### Task requirements
Extract each line from the entries below that has the string "distributor" in it.

### Recorded information
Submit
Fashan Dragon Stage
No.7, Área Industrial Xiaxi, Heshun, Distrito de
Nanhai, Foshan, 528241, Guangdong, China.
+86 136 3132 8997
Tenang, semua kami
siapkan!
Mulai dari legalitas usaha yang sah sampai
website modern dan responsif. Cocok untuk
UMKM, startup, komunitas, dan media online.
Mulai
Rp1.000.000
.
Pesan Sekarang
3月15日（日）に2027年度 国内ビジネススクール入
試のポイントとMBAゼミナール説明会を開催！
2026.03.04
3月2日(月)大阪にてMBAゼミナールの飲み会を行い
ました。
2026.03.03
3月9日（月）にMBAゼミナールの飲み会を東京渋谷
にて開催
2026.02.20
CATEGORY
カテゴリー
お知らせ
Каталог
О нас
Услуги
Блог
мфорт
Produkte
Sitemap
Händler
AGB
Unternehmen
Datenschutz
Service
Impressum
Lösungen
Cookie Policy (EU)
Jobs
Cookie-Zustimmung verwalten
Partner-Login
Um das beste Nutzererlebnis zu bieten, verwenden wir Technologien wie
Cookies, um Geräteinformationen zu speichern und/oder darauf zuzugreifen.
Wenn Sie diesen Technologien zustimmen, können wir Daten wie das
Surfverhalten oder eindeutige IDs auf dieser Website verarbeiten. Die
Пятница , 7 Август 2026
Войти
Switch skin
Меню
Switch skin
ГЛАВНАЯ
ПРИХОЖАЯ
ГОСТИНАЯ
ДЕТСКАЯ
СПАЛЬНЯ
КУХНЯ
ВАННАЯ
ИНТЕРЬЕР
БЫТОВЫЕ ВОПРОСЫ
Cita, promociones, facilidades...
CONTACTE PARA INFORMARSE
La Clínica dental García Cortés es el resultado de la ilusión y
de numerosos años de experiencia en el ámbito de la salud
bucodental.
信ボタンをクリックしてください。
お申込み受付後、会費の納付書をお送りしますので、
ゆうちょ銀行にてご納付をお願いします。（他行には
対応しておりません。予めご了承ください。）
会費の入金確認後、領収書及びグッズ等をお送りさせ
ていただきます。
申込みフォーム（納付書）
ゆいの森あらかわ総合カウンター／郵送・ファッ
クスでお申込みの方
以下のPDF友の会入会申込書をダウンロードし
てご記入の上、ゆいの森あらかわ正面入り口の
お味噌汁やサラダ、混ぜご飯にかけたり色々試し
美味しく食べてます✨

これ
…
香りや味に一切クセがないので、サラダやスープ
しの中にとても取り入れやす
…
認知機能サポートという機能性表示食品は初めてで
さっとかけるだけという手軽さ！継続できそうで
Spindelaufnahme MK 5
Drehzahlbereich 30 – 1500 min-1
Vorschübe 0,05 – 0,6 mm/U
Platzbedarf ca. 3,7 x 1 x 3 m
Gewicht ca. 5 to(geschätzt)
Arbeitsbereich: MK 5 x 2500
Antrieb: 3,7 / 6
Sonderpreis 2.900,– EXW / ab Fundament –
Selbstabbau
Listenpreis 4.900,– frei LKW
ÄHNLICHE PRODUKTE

---

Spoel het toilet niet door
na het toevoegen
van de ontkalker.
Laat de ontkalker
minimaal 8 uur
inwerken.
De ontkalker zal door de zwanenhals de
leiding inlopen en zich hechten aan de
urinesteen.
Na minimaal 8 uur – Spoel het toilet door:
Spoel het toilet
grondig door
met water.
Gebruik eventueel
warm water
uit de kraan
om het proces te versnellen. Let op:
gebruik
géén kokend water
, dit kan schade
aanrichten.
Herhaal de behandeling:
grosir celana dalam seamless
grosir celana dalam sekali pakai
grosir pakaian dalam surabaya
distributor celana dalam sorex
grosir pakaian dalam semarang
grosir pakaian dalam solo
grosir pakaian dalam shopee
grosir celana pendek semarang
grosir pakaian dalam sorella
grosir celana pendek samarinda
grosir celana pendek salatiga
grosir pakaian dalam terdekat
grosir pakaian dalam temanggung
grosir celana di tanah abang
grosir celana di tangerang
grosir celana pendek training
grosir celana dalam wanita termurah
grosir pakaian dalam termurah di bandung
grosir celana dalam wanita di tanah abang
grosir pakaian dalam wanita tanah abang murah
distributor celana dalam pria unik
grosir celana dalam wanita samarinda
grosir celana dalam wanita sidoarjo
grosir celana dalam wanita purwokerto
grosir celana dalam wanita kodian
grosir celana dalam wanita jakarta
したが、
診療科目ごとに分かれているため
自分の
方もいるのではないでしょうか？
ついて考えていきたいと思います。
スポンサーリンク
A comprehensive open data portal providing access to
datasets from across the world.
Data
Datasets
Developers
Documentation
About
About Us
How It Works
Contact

---

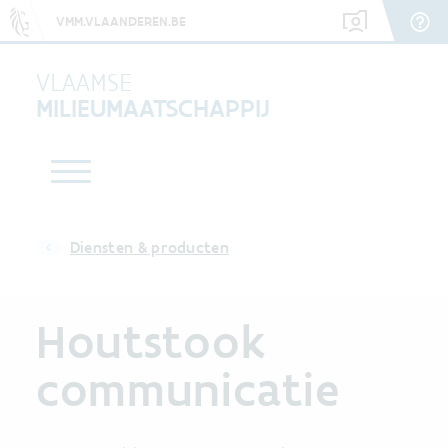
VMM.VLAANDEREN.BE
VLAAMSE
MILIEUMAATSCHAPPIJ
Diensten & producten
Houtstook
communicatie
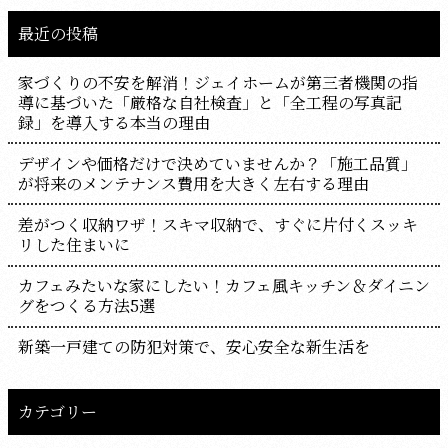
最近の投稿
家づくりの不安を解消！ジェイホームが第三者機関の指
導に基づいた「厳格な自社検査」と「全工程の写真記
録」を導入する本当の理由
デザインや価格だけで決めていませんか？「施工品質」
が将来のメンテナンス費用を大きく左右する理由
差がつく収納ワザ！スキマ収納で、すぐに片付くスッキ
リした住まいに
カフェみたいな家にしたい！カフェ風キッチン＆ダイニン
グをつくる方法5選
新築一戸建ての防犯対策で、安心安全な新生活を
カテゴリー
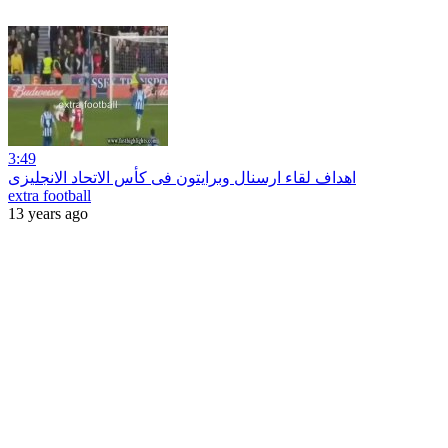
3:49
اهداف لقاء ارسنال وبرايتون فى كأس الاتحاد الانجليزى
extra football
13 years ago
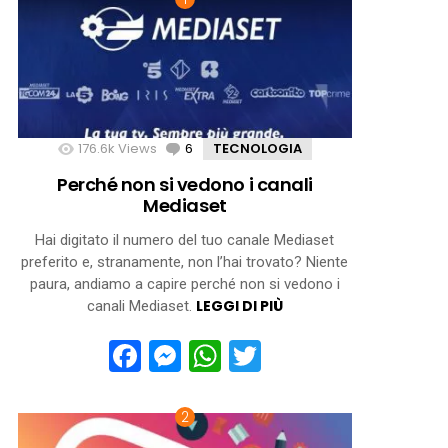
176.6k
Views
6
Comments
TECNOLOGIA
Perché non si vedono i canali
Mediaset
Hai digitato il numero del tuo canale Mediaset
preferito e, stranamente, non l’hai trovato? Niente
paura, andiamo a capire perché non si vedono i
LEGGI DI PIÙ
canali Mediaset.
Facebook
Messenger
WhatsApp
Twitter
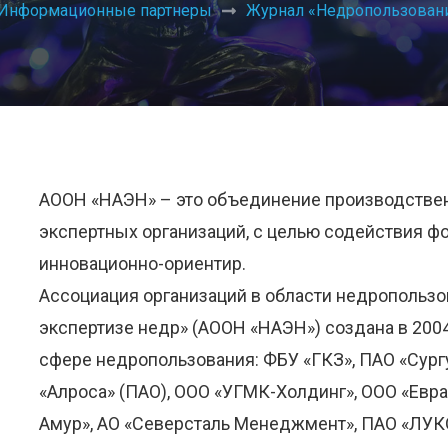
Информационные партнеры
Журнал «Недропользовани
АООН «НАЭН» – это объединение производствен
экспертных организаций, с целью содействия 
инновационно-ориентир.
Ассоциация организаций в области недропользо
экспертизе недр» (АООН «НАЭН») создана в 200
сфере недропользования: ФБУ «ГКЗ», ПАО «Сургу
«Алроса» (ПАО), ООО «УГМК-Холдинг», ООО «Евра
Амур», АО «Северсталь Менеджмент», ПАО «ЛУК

### Result of the exercise
distributor celana dalam sorex
distributor celana dalam pria unik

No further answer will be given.